Press attention has still been focussed often on Cinderella Escorts, with a number of other women since coming out to claim that they too had sold their virginity through the company. Sugarcookie, however, continued her investigation and has since claimed that these reports are false.
Hi everyone. If you have just 5 minutes, I have something really important to share with you.— Harriet Sugarcookie (@HSugarCookie) March 29, 2018
We at Sugarcookie have been working for months to investigate and now expose a major European sex trafficking operation, known as Cinderella Escorts.https://t.co/icFo2PxZJG
If you haven’t heard of Cinderella Escorts, just google their name. They have tones of articles written by @TheSun, @MailOnline and many other publications. Just today The Sun wrote about them.— Harriet Sugarcookie (@HSugarCookie) March 29, 2018
These articles are about how Cinderella Escorts sells girls’ virginities for million of dollars, or how their escorts make $9k a month.
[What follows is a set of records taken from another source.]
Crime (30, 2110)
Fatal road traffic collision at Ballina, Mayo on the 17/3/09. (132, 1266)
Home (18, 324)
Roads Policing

These are ALL fake - a publicity stunt by Cinderella Escorts to lure in innocent girls.— Harriet Sugarcookie (@HSugarCookie) March 29, 2018
Every publication that has written about them so far have clearly done zero research. These articles gain a lot of publicity, and many girls reading them contact Cinderella Escorts in the hopes of selling their virginity or becoming top paid escorts for A-List celebrities.— Harriet Sugarcookie (@HSugarCookie) March 29, 2018
What actually happens is that they are tricked into going to Athens and working in seedy brothels. They are paid less than €25 per client. Some even end up in debt due to bogus fees given to them.— Harriet Sugarcookie (@HSugarCookie) March 29, 2018
They never make thousands. They don’t get to work with A-list celebrities. We have video of a girl confessing the “virginity sold for millions” was all a lie.— Harriet Sugarcookie (@HSugarCookie) March 29, 2018
If journalists did their research so many girls would have been saved. Because the sex trafficking scam relies on sending them the articles as a way to get them to believe its legitimate and trustworthy. Who knows how many hundreds of girls have been tricked this way?— Harriet Sugarcookie (@HSugarCookie) March 29, 2018
Instead, she alleged that these stories are all designed to lure girls into flying to Athens and working in "seedy brothels".
She later summarised her findings in a lengthy video, in which she detailed stories of emotional abuse and bribery designed to fraudulently lure innocent teenagers into low-paid sex work.
Sugarcookie is seeking to raise awareness of the situation – which she describes as a sex trafficking ring operating via media manipulation, the obscuration of various identities and a string of false claims. But one undeniable fact is that Kefren remains the highest-profile victim of the scam which almost cost her life.